It seems the art critics think Andy Warhol’s Shadows painting (1978-79) at MOCA is the worst he has ever done—meaningless disco junk! One has to ask, if it is so terrible why would such a smart artist need 102 canvases to complete the series? Warhol himself called the paintings “disco décor,”which is code for “think what you like, they are too personal for me to talk about.” This is the man who stuck his “fuck you” finger in front of his face every time someone snapped a personal photo of him. My guess is that he didn’t care what critics thought of the work because it was important only to him, not us. The paintings were produced a decade after Valerie Solanas almost killed him, crippling his body and changing his life forever. I think the paintings are about death: Warhol’s own personal death.

It’s not the only time Andy got personal. The silver balloon pillows (silver because it is the color of darkness, the color of moonlight and magic) were released from the roof of the uptown Factory while we all watched. Some whispered he was saying goodbye to The Factory, (we were always very paranoid then). But I thought Andy looked more like Noah releasing birds into the air, expecting a response. The next time we saw the balloon pillows they were stuffed in a gallery on La Cienega Boulevard in Los Angeles, with Warhol insisting that they all hover at the same level. So artist’s ideas don’t escape, they get trapped in a gallery like a herd of sheep and sold for money, and even get mocked by stupid people.

Death is not a stupid idea. It is the one thing we all fear. When you enter MOCA’s gallery, the ominous presence of these paintings surround you. You are the one who can’t escape.

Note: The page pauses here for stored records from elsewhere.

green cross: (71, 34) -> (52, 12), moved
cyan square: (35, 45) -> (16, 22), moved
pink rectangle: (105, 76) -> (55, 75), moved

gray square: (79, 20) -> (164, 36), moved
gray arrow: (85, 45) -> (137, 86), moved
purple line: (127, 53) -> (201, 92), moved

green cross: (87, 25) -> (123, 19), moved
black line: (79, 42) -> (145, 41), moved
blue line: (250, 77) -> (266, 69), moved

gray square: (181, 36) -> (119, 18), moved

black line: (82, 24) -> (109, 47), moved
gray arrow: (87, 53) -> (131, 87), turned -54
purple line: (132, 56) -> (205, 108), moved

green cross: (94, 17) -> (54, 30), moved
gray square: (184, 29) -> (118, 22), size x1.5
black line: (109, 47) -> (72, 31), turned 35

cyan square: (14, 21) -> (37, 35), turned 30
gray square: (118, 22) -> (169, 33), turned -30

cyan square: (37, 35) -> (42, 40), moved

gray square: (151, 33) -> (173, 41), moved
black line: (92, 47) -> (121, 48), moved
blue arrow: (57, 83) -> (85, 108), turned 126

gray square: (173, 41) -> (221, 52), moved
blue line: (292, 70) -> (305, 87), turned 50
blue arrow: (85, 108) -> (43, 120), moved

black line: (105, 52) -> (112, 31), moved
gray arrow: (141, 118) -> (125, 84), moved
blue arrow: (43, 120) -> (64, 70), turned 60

They are not just shadows of The Factory, they are shadows in the mind. (There are other shadow “parts”—each of the 102 paintings is referred to as a part, as the Shadows series is actually one painting—besides the ones at MOCA.)

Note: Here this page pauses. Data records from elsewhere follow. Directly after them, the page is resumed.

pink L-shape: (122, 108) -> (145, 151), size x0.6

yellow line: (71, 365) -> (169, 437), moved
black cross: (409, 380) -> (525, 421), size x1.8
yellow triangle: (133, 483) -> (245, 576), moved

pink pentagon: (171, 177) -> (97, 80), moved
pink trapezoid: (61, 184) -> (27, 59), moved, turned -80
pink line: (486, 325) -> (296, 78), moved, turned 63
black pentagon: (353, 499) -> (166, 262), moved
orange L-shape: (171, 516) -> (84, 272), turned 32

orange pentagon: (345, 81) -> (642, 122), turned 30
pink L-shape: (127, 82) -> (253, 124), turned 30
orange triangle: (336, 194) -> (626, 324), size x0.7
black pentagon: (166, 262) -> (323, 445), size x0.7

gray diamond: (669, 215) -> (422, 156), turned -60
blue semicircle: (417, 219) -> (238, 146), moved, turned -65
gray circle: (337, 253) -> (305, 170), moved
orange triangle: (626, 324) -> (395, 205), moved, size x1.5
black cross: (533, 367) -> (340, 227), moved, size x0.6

These paintings are about death and they must be repeated because they are never understood. Shadows are the doorway to the underworld, life after death. I feel that through these paintings Andy was trying to come to terms with or explore his own Catholic feelings about death. This painting is not a happy playful experience. You feel surrounded by these black images which you cannot recognize, just as you cannot imagine death. The images are hung low to the ground, animal-like and threatening but not aggressive; rather they are strangely lifeless, as if waiting.
If anyone wanted to paint disco fluff, they wouldn’t need over 102 precisely arranged paintings to do it. But you might need even more to paint the one thing we can’t imagine, the one thing we all fear, and the one thing we cannot escape. Even stars die. But what does it mean to die?

Warhol almost died. The doctors had to massage his heart to pull him back, but the only thing he can tell us about death is fear. There is neither heaven nor hell, just the black shadows waiting relentlessly.

“Andy Warhol: Shadows,” runs through February 2, 2015
at MOCA Grand Avenue, The Museum of Contemporary Art, Los Angeles.